World’s Largest Map of Protein Connections Holds Clues to Health and Disease
The human body is composed of billions of cells, each of which is made and maintained through countless interactions among its molecular parts. But which interactions sustain health and which ones can cause disease when they go awry? The human genome project has provided us with a “parts list” for the cell, but only if we can understand how these parts go together, or interact, can we really begin to understand how the cell works and what goes wrong in disease.
To answer these questions, scientists needed a reference map of interactions—an interactome— between gene-encoded proteins, which make up cells and do most of the work in them.
Almost a decade in the making, the human protein map is now available thanks to a joint effort, involving over 80 researchers in the United States, Canada, Spain, Belgium, France and Israel, led by Marc Vidal, David Hill and Michael Calderwood, at the Center for Cancer Systems Biology (CCSB) at Dana-Farber Cancer Institute, and Frederick Roth, a professor of molecular genetics and computer science at U of T’s Donnelly Centre.
The largest of its kind, the human reference interactome (HuRI) map charts 52,569 interactions between 8,275 human proteins, as described in a study published in Nature.
Humans have about 20,000 protein-coding genes but scientists still know remarkably little about most of the proteins they encode. Fortunately, this information can be gleaned from interaction data thanks to the “guilt by association” principle, according to which two proteins that have similar interacting partners are likely involved in similar biological processes.
“We can use our human interactome map to predict protein function,” says Roth, who’s also Senior Scientist at the Sinai Health System’s Lunenfeld-Tanenbaum Research Institute in Toronto.
“People can look up their favourite protein and get clues about its function from the proteins it interacts with.”
The data are already revealing new cellular roles for human proteins involved in programmed cell death, release of cellular cargo and other essential processes, for example.
And, by integrating protein interaction data with tissue-specific gene expression, the teams have been able to identify protein networks behind the development and maintenance of different tissues, revealing new therapeutic targets for diverse diseases.
"People can look up their favourite protein and get clues about its function from the proteins it interacts with" - Professor Frederick Roth
Furthermore, using HuRI as a reference, they were also able to see how disease-causing protein variants bring about network rewiring to reveal molecular mechanisms behind those particular disorders.
“Genome sequencing can identify the variants carried by an individual that make them susceptible to disease, but it doesn’t reveal how the disease is caused,” says Calderwood. “Changes in the interactions of a protein is one possible mechanism of disease, and this map provides a starting point to study the impact of disease associated variants on protein-protein interactions.”
The Toronto and Boston teams previously did two smaller studies mapping a total of ~14,000 protein interactions. Now HuRI has interrogated proteins encoded by nearly all human protein-coding genes and expanded the map four-fold.
To create HuRI, the researchers co-expressed in pairs almost all human proteins in yeast cells. When the two proteins interact, or bind one another, they form a molecular switch which boosts yeast cell growth—a sign that an interaction has occurred.

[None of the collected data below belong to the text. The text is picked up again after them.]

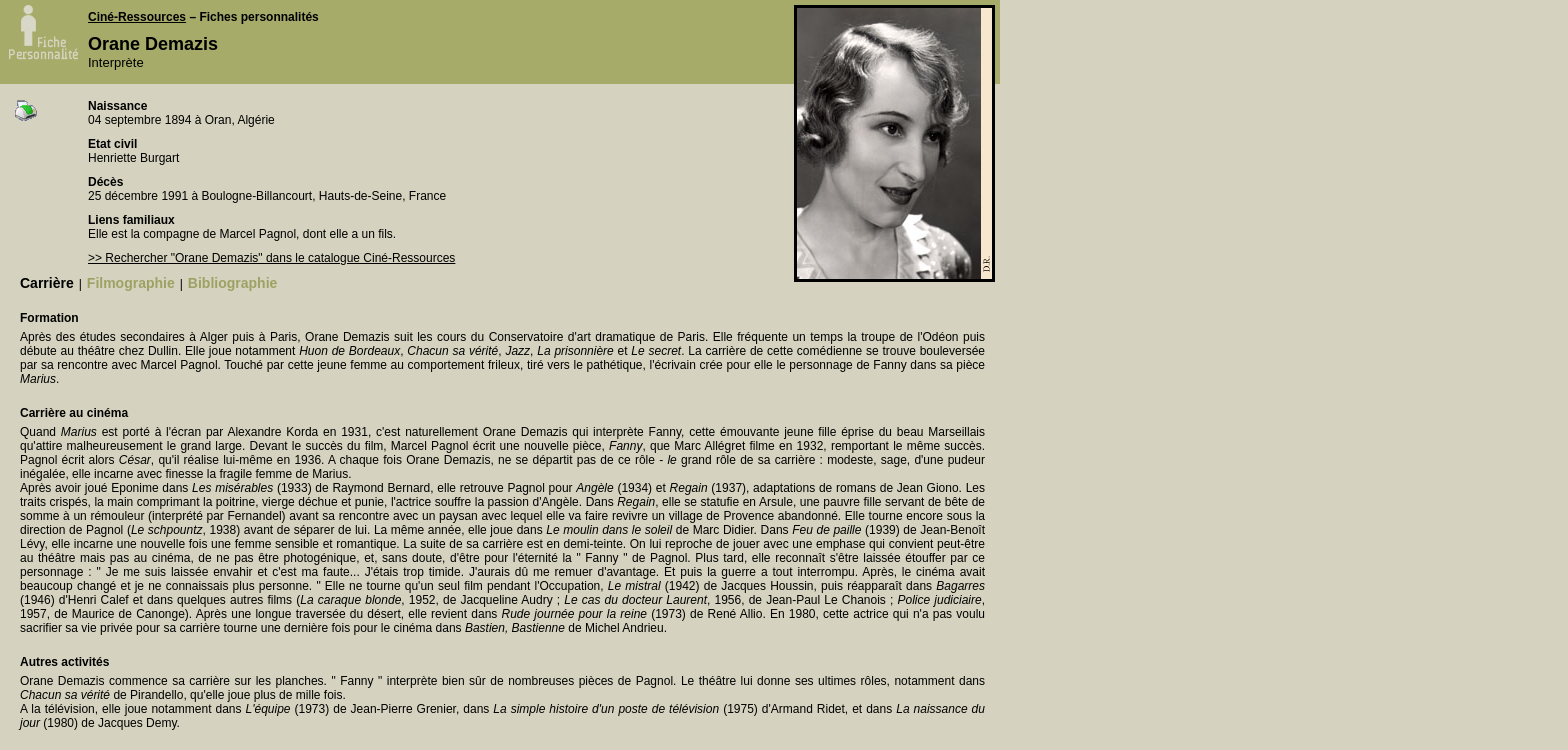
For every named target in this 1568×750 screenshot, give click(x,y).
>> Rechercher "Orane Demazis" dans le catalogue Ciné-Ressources (271, 258)
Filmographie (131, 283)
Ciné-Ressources (137, 17)
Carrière (47, 283)
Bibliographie (232, 283)
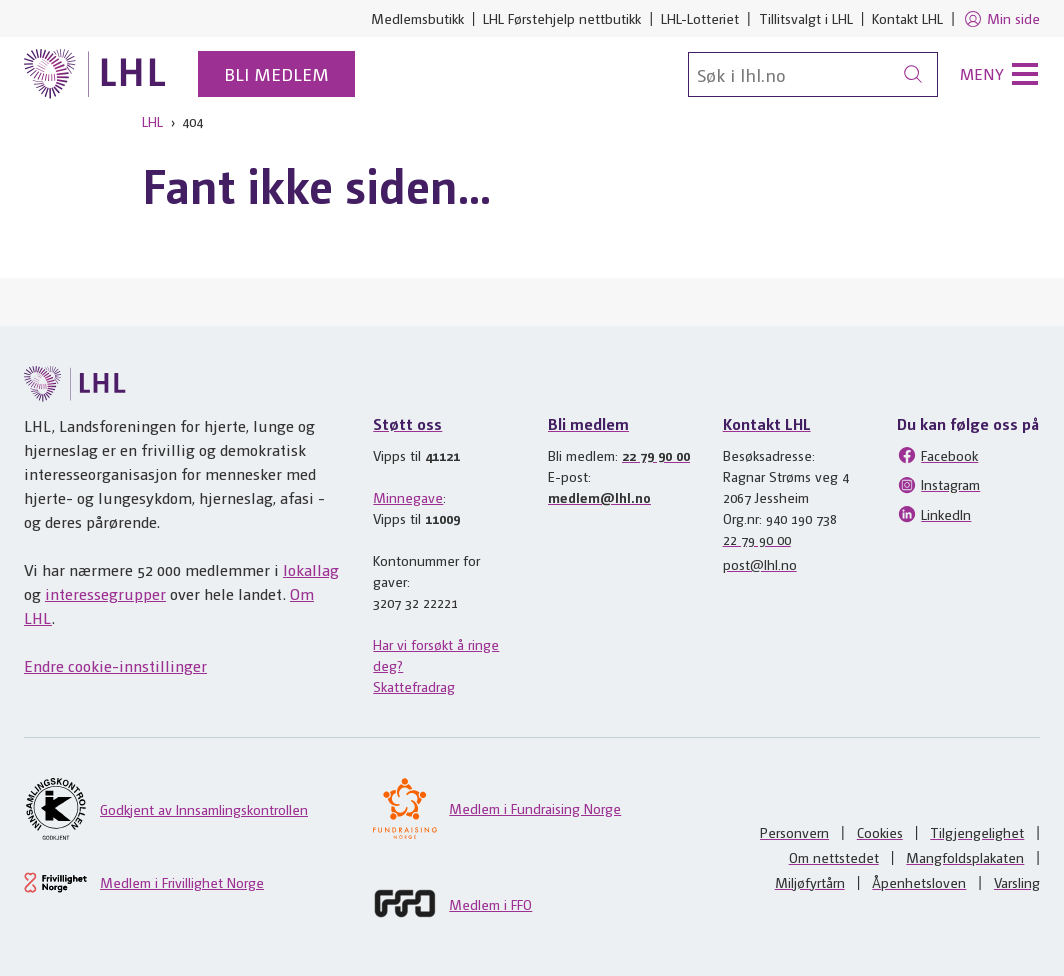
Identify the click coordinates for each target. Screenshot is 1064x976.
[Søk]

The team tested all possible pairwise combinations among 17,500 proteins for their ability to interact with each other in three separate versions of a yeast-based assay, each done in triplicate, amounting to a staggering three billion separate tests. The results yielded ~53,000 high-confidence binary interactions between more than 8,000 proteins, which were verified by other methods. The majority of interactions had never been detected before.
Although the largest map of its kind to date, the map remains incomplete, representing between 2-11 per cent of all human protein interactions. Roth said that one reason why many interactions were missed is probably because yeast cells lack certain human-specific molecular factors that are needed for proper protein function.

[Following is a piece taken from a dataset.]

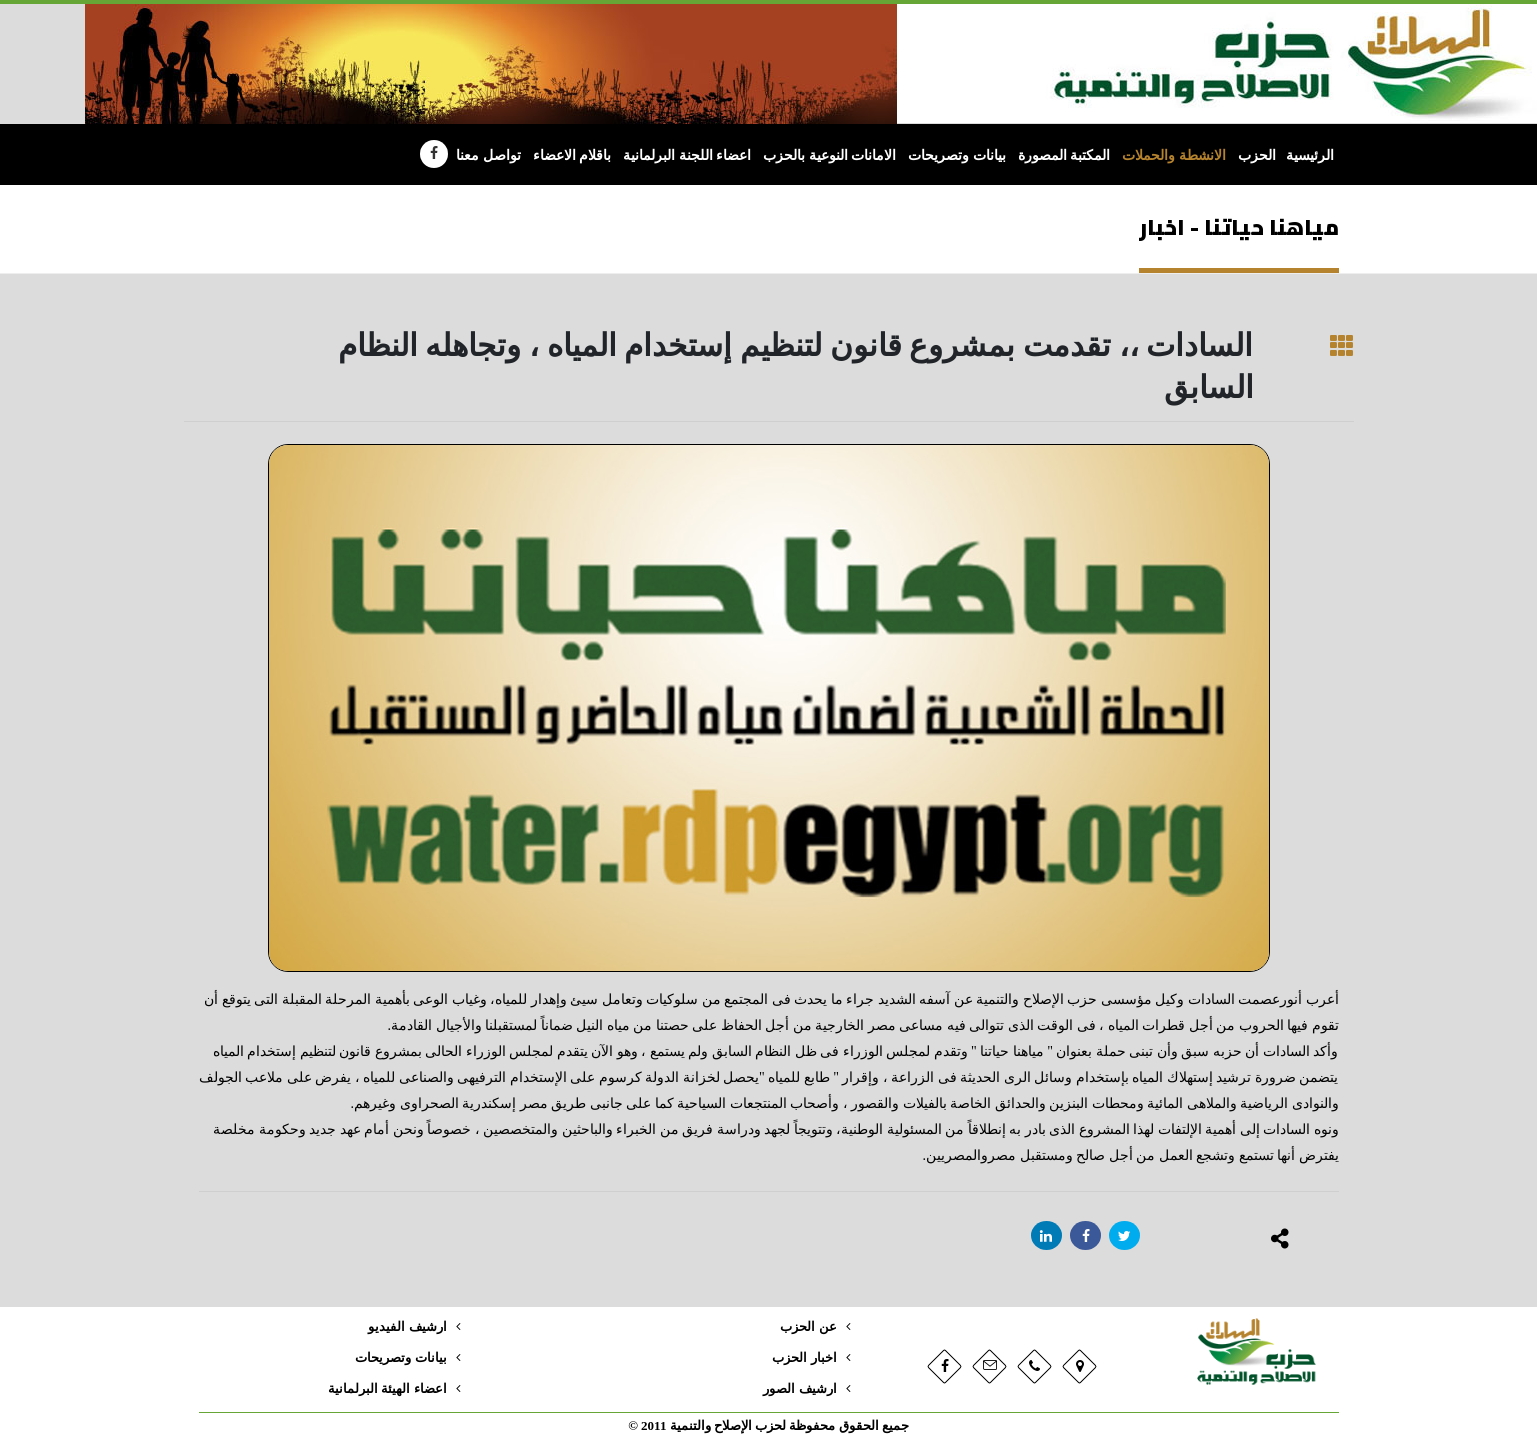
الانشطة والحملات (1174, 155)
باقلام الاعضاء (572, 155)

Despite these limitations, HuRI has more than tripled the number of known interactions between human proteins and will serve as an important resource for the research community. Already 15,000 people have visited the data web portal, which was built by Miles Mee, Mohamed Helmy, and Gary Bader, also a professor in the Donnelly Centre, since HuRI was made available on bioRxiv, an open-source online publisher, in April 2019.
“We already had lots of people download the whole dataset and so I imagine we’ll see the iteration of our previous paper, which has already been cited over 800 times and it is less than a third of the size of HuRI,” says Roth.
The research was primarily supported by the National Institutes of Health’s National Human Genome Research Institute, but had additional support internationally from other sources.